Son las mujeres blancas, y todavía más específicamente las de los suburbios y de clase trabajadora, la pieza más preciada y en la que las campañas están prestando más atención. Son el grupo demográfico que, según varios expertos, podría voltear el resultado de la elección.
“Trump está sufriendo una hemorragia [de apoyo] de mujeres desde hace tiempo”, confesó a la revista The Atlantic Tara Setmayer, exdirectora de comunicación del Partido Republicano en el Capitolio. Los analistas, e incluso gente de dentro del partido, admiten que Trump está consciente de que tiene un problema con el electorado femenino.
El plan que le han propuesto es claro: centrarse en la economía prepandemia, el discurso de ley y orden, y contentar al movimiento antiaborto para seducir a las votantes de ferviente fe religiosa. Trump ha hecho especial hincapié en el tema de la seguridad, aprovechando los altercados derivados de las protestas contra el racismo y la brutalidad policial.

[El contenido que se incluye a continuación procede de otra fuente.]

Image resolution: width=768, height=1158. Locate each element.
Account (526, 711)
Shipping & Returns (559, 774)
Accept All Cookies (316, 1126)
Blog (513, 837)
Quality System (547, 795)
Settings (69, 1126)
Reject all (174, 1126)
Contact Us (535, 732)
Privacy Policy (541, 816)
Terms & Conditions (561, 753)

“Si hay algo que quieren las mujeres de manera global, sean de los suburbios o no, es seguridad”, decía la estratega conservadora Jennifer Carroll a The Hill. Sin embargo, el plan podría estar fallando. Un sondeo de All in Together, organización encargada de asegurar que las mujeres están representadas en la vida pública, resolvió que el esfuerzo por potenciar el mensaje de ley y orden no está funcionando. “Las mujeres creen que Biden, y no Trump, hará que ellas y sus comunidades estén seguras”, dice la encuesta.
La suavización del perfil del presidente es un cambio de registro consciente: un mensaje de inclusión que facilite que las mujeres conservadoras no abandonen el barco republicano y encuentren algún motivo que les permita justificarse su voto por alguien que no oculta discursos misóginos y que todavía arrastra escándalos de abusos sexuales.

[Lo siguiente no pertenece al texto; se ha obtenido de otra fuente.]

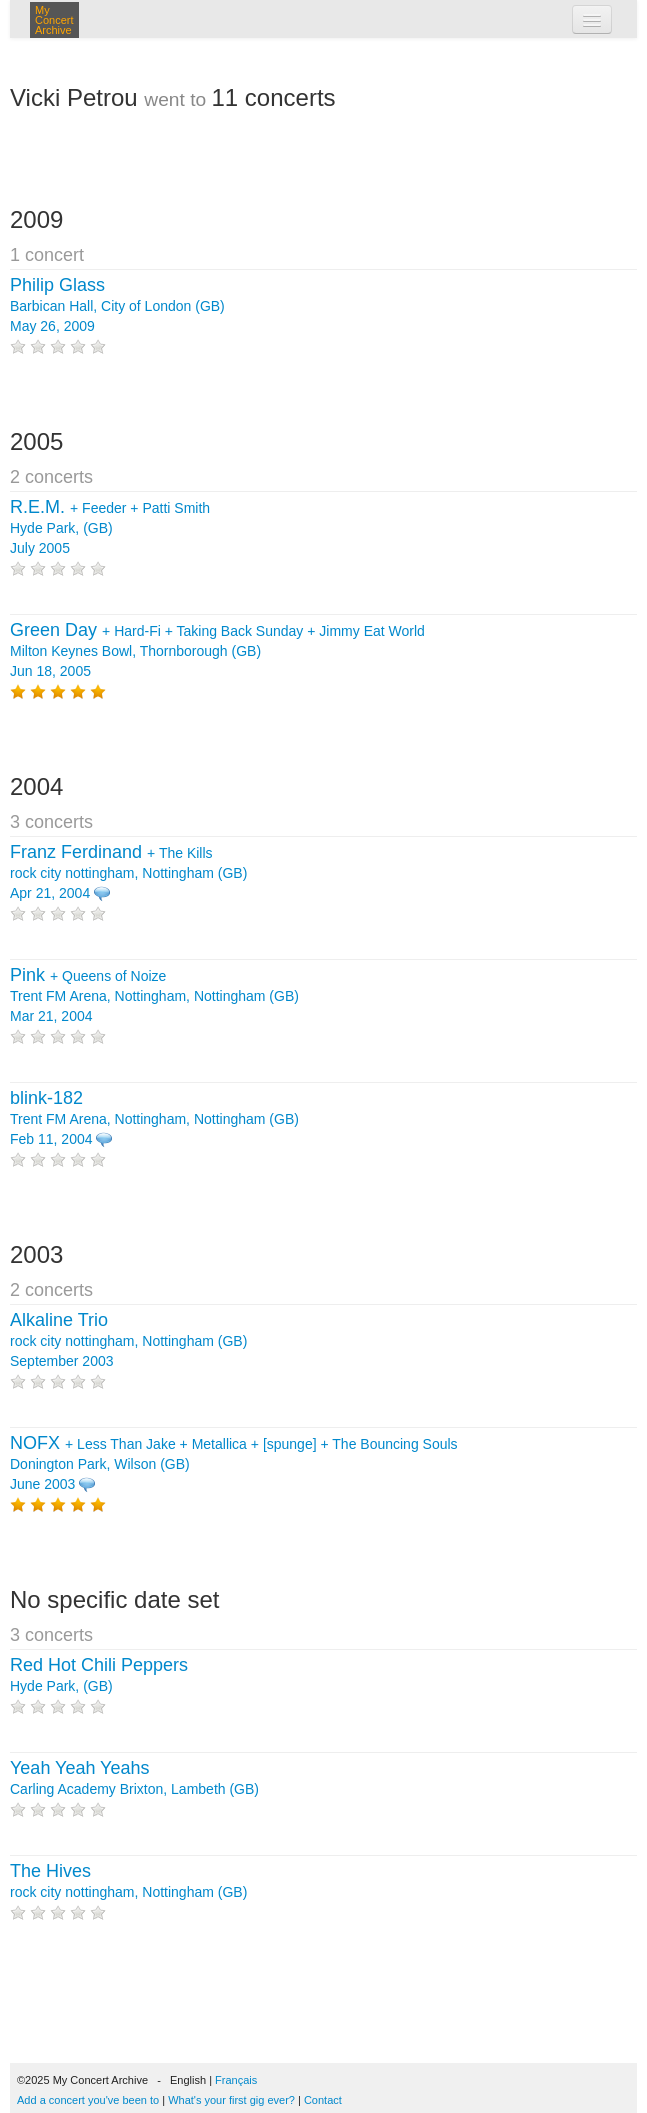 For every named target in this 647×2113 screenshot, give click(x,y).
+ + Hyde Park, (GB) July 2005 (110, 528)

Los demócratas están tratando de hacer justo lo contrario: presentar al presidente como un elemento tóxico para sus intereses. Cuentan con la ventaja de que no necesitan ganar de forma absoluta al segmento de mujeres blancas trabajadoras y de suburbios. Justo lo opuesto de Trump, para quien son indispensables para vislumbrar un camino hacia la victoria, teniendo en cuenta que la gran mayoría de ellas se concentran en condados muy valiosos en estados bisagra.
Biden necesita recuperar algunas de las mujeres que no salieron a votar por Clinton, algo que las encuestas parece que por el momento le otorgan. Para no dejar nada la azar, los demócratas se están encargando de hacer el trabajo, recordando constantemente su compromiso con los asuntos que les interesan (principalmente relacionado con el sistema de salud), y jugando conscientemente la baza de tener en el tíquet presidencial a Kamala Harris como aspirante a vicepresidente.
La incógnita de esta elección, en el tema del voto femenino, es la afectación que pueda tener un hecho reciente: la muerte de la juez del Supremo Ruth Bader Ginsburg, ícono feminista, y su más que probable sucesión por una mujer de carácter ultraconservador, que tendrá efectos en la movilización de ambos partidos.